What Happened
- US President Donald Trump publicly raised the possibility of a "friendly takeover" of Cuba, stating that the Cuban government was in talks with the United States and was in serious economic difficulty with "no money, no anything."
- The remarks come amid an aggressive US pressure campaign on Cuba: Trump signed an executive order threatening tariffs on any country selling oil to Cuba, which prompted Mexico to announce it would cease oil shipments to Cuba in February 2026.
- The broader context includes Trump's February 2025 military operation that abducted Venezuelan President Nicolas Maduro — a close Cuban ally — and the resultant displacement of one of Havana's most important political and economic partners.
- Trump has explicitly framed his Western Hemisphere policy around the Monroe Doctrine, even coining the term "Donroe Doctrine" (a portmanteau with his name) for his assertive approach — including territorial ambitions regarding Canada, Greenland, and the Panama Canal, and regime change postures toward Cuba and Venezuela.

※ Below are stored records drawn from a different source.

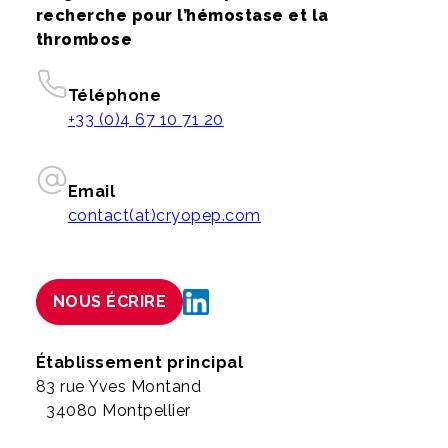
recherche pour l’hémostase et la
thrombose
Téléphone
+33 (0)4 67 10 71 20
Email
contact(at)cryopep.com
NOUS ÉCRIRE
Établissement principal
83 rue Yves Montand
34080 Montpellier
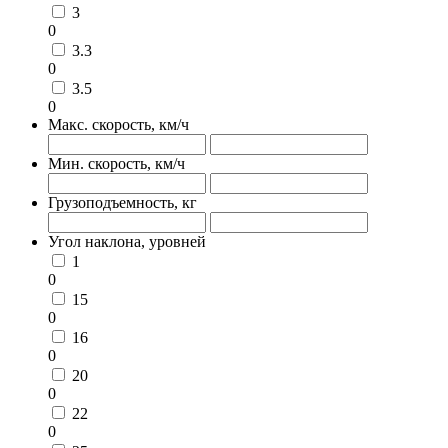
3
0
3.3
0
3.5
0
Макс. скорость, км/ч
Мин. скорость, км/ч
Грузоподъемность, кг
Угол наклона, уровней
1
0
15
0
16
0
20
0
22
0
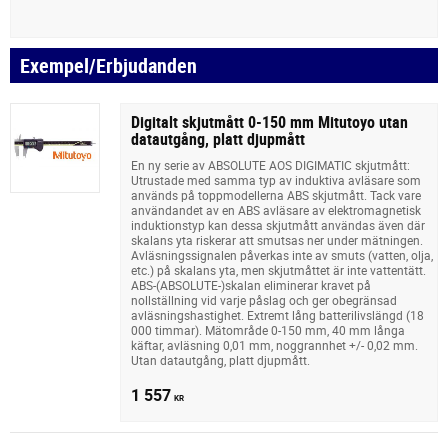
Exempel/Erbjudanden
Digitalt skjutmått 0-150 mm Mitutoyo utan
datautgång, platt djupmått
En ny serie av ABSOLUTE AOS DIGIMATIC skjutmått:
Utrustade med samma typ av induktiva avläsare som
används på toppmodellerna ABS skjutmått. Tack vare
användandet av en ABS avläsare av elektromagnetisk
induktionstyp kan dessa skjutmått användas även där
skalans yta riskerar att smutsas ner under mätningen.
Avläsningssignalen påverkas inte av smuts (vatten, olja,
etc.) på skalans yta, men skjutmåttet är inte vattentätt.
ABS-(ABSOLUTE-)skalan eliminerar kravet på
nollställning vid varje påslag och ger obegränsad
avläsningshastighet. Extremt lång batterilivslängd (18
000 timmar). Mätområde 0-150 mm, 40 mm långa
käftar, avläsning 0,01 mm, noggrannhet +/- 0,02 mm.
Utan datautgång, platt djupmått.
1 557
KR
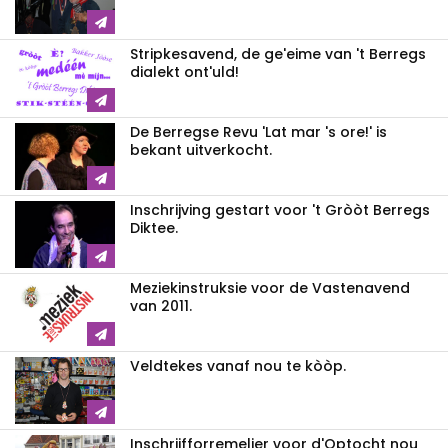
Stripkesavend, de ge'eime van 't Berregs
dialekt ont'uld!
De Berregse Revu 'Lat mar 's ore!' is
bekant uitverkocht.
Inschrijving gestart voor 't Gròòt Berregs
Diktee.
Meziekinstruksie voor de Vastenavend
van 2011.
Veldtekes vanaf nou te kòòp.
Inschrijfforremelier voor d'Optocht nou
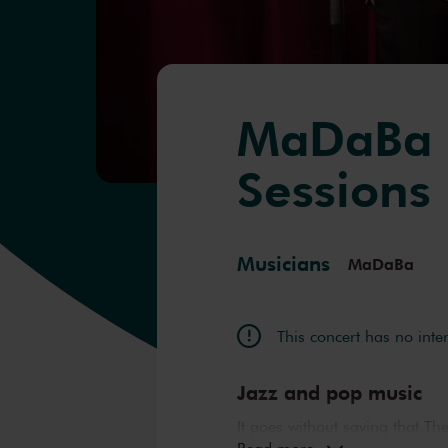
MaDaBa 
Sessions
Musicians
MaDaBa
This concert has no inte
Jazz and pop music
It goes without saying that 
Read more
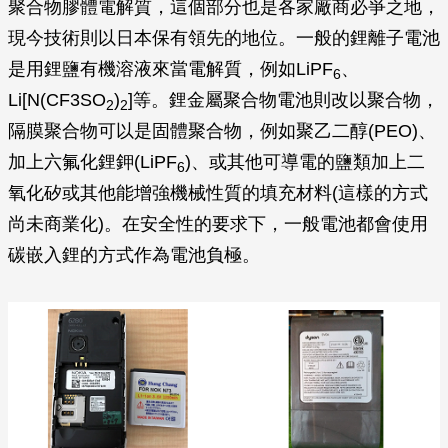
聚合物膠體電解質，這個部分也是各家廠商必爭之地，
現今技術則以日本保有領先的地位。一般的鋰離子電池
是用鋰鹽有機溶液來當電解質，例如LiPF
、
6
Li[N(CF3SO
)
]等。鋰金屬聚合物電池則改以聚合物，
2
2
隔膜聚合物可以是固體聚合物，例如聚乙二醇(PEO)、
加上六氟化鋰鉀(LiPF
)、或其他可導電的鹽類加上二
6
氧化矽或其他能增強機械性質的填充材料(這樣的方式
尚未商業化)。在安全性的要求下，一般電池都會使用
碳嵌入鋰的方式作為電池負極。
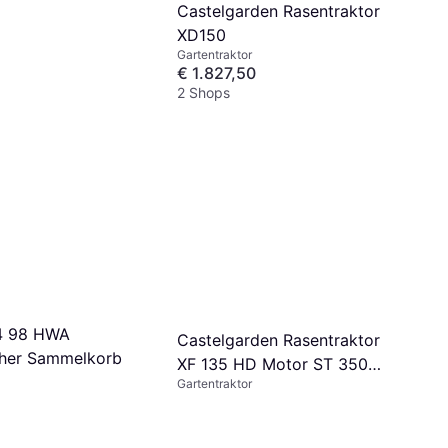
isches Getriebe
Castelgarden Rasentraktor
XD150
Gartentraktor
€ 1.827,50
1
2 Shops
T4 98 HWA
Castelgarden Rasentraktor
äher Sammelkorb
XF 135 HD Motor ST 350
Gartentraktor
352ccm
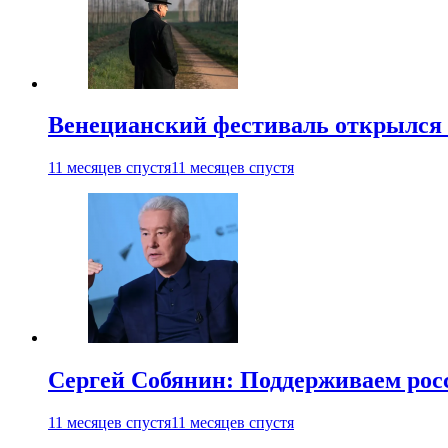
Венецианский фестиваль открылся
11 месяцев спустя
11 месяцев спустя
Сергей Собянин: Поддерживаем рос
11 месяцев спустя
11 месяцев спустя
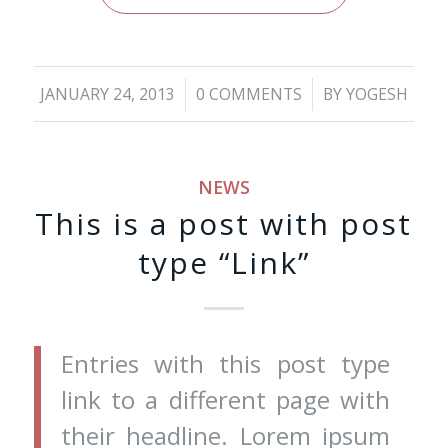
/
/
JANUARY 24, 2013
0 COMMENTS
BY
YOGESH
NEWS
This is a post with post
type “Link”
Entries with this post type
link to a different page with
their headline. Lorem ipsum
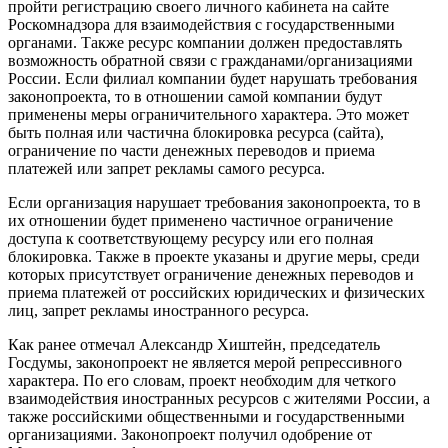
пройти регистрацию своего личного кабинета на сайте
Роскомнадзора для взаимодействия с государственными
органами. Также ресурс компании должен предоставлять
возможность обратной связи с гражданами/организациями
России. Если филиал компании будет нарушать требования
законопроекта, то в отношении самой компании будут
применены меры ограничительного характера. Это может
быть полная или частична блокировка ресурса (сайта),
ограничение по части денежных переводов и приема
платежей или запрет рекламы самого ресурса.
Если организация нарушает требования законопроекта, то в
их отношении будет применено частичное ограничение
доступа к соответствующему ресурсу или его полная
блокировка. Также в проекте указаны и другие меры, среди
которых присутствует ограничение денежных переводов и
приема платежей от российских юридических и физических
лиц, запрет рекламы иностранного ресурса.
Как ранее отмечал Александр Хиштейн, председатель
Госдумы, законопроект не является мерой репрессивного
характера. По его словам, проект необходим для четкого
взаимодействия иностранных ресурсов с жителями России, а
также российскими общественными и государственными
организациями. Законопроект получил одобрение от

- Cuba is currently facing a severe economic crisis exacerbated by the US embargo, the collapse of Venezuelan oil subsidies, and post-COVID tourism decline.
Static Topic Bridges
The Monroe Doctrine: Historical Basis for US Hemispheric Hegemony
The Monroe Doctrine, proclaimed by US President James Monroe in his annual message to Congress on December 2, 1823, declared that the Western Hemisphere was no longer open to European colonisation or interference — and that any such attempt would be treated as a threat to US security. Initially a relatively limited statement by a weak new republic, the doctrine evolved over time. The Roosevelt Corollary (1904, Theodore Roosevelt) extended it to justify US unilateral intervention in Latin American countries to stabilise their finances and prevent European intervention. The doctrine underpinned US interventions in Cuba (1898, 1961 Bay of Pigs), Nicaragua, Panama, Dominican Republic, Grenada (1983), and Haiti. In the 20th century, Latin American nations consistently challenged the doctrine at the UN and through the 1948 OAS Charter (which affirmed state sovereignty and non-intervention). Trump's second term has explicitly revived the Monroe Doctrine as an operating principle, using economic coercion and military threats to reassert US dominance in the Western Hemisphere.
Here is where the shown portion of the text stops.